Bu kapsamda Türkçemizi mahcup, mağlup ve yılgın hale kimse sokamayacaktır.

Bilinmelidir ki, dilimiz stratejik kuvvetimiz olduğundan milli bünyenin ayakta kalabilmesi ve uyanık durabilmesi Türkçe’yle ve tarih şuuruyla mümkündür.

Türkçe’nin her ne olursa olsun, bedel ve zorluğu ne kadar fazla bulunursa bulunsun korunup ve geliştirilmesi şarttır.

Türkçe’nin yozlaşmasına, kompleksli yaklaşımlarla yıpratılmasına, pop kültürün amansız saldırılarına hepimizin dikkat etmesi lazımdır.

Ayrıca yabancı dile hayranlık duyanların, yabancı kültürlerin esiri olmuş kimliksizlerin, yabancı başkentlerin merceğinden olaylara bakan gafillerin Türkçemizi boyunduruk altına alıp ikinci sınıf muamele yapmalarına mutlaka mani olunmalıdır.

Türk Dil Bayramı’nda, bu gerçeklerin bir kez daha samimi şekilde ele alınmasını, Türkçe’nin sonuna kadar savunulmasını ve hiçbir şekilde de dilimizden ödün verilmemesini diliyor, bunların her daim ısrarlı ve inançlı takipçisi olacağımızı ifade etmek istiyorum.

Bu duygularla büyük milletimizin Türk Dil Bayramı’nı en içten duygularımla kutluyorum.

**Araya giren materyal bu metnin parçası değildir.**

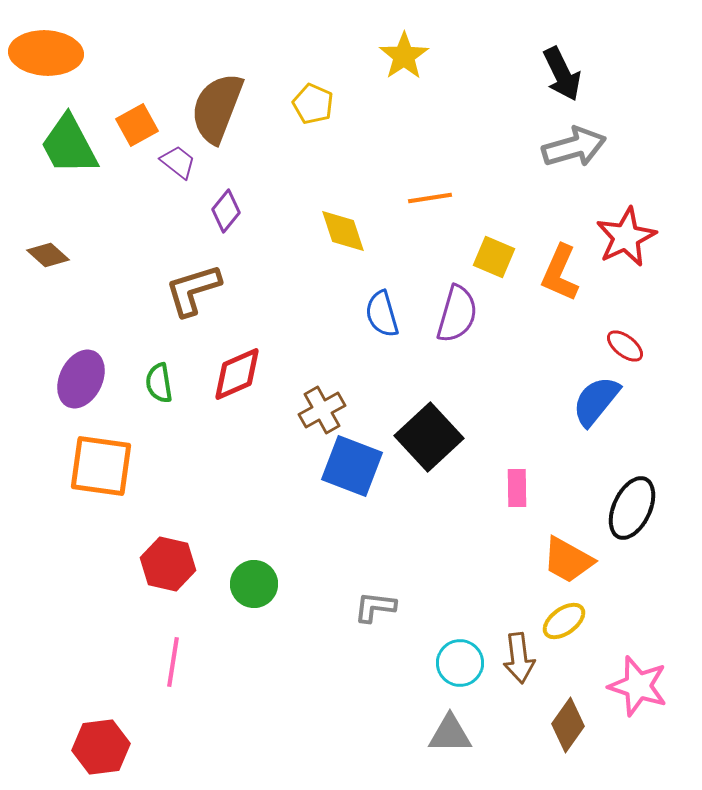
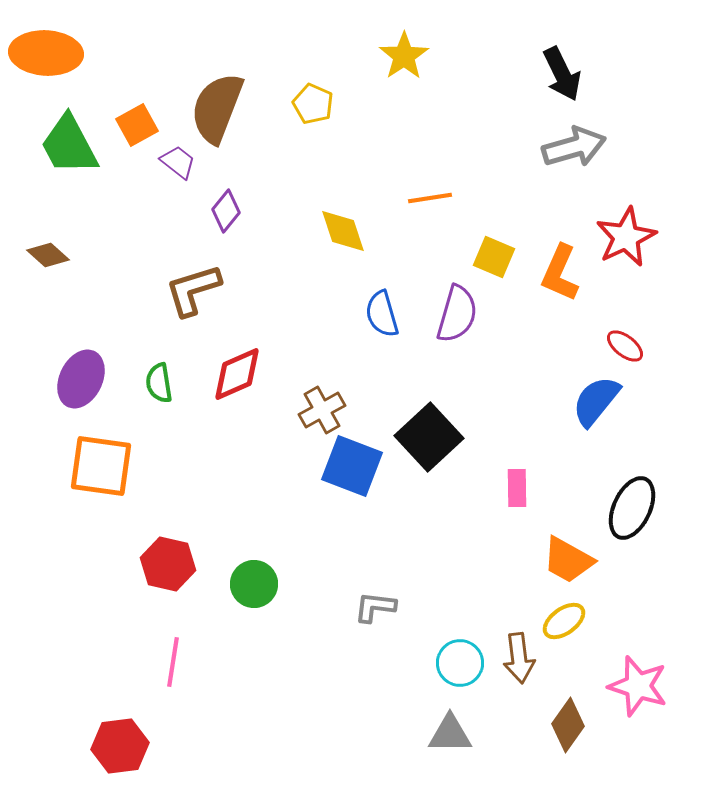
red hexagon at (101, 747): moved 19 px right, 1 px up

Türkçe’nin gelişmesi, büyümesi ve yıldız gibi parlaması için emek ve çaba gösteren Gazi Mustafa Kemal Atatürk başta olmak üzere tüm milli mücadele kahramanlarını ve kutlu ecdadımızı rahmetle, minnetle yad ediyorum.

Hali hazırda Türkçe’ye aşkla ve sadakatle hizmet eden, görev ve statüsü ne olursa olsun tüm değerli şahsiyetlere en derin sevgi ve şükranlarımı sunuyorum.